When I noticed people playing out with 50W, 112 Line6 amps that they could lift over their heads with one hand, I started looking for something similar. I didn't like the Line 6 stuff, but I found a used ss Fender Princeton 112+ for about $200, my logic being that Fender might be better at voicing a ss amp than some company that hasn't been voicing amps for 50 years. 

Its 50W, 2 switchable channels, reverb - the clean channel is quite good and the distortion channel is useable (certainly no worse than most of the modeled sound out of a Line 6). And I could pick it up with one hand. Fairly loud and a decent platform for modeling pedalboards. 

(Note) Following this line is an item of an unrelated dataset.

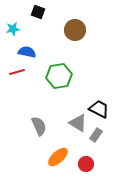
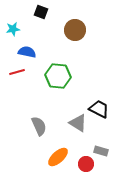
black square: moved 3 px right
green hexagon: moved 1 px left; rotated 15 degrees clockwise
gray rectangle: moved 5 px right, 16 px down; rotated 72 degrees clockwise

I'm back to carrying a heavier (read: tube) amp for the sonic rewards they deliver but that ss amp is always available, light and loud. I can easily throw it in the corner of the van as a backup - it doesn't take much space and weighs less than my pedalboard. I see them on CC for as low as $100 now.


----------



## Guest (Jun 22, 2010)

Forgot about the Fender Cyber-Twin -- the big brother to the G-Dec. Nice amp. I know there was a GP article with Steve Winwood talking about using them. Doves endorses them. And I think Alan Holdsworth is a Cyber-Twin user now with a bunch of MagicStomps out front. Could be wrong on that last one.


----------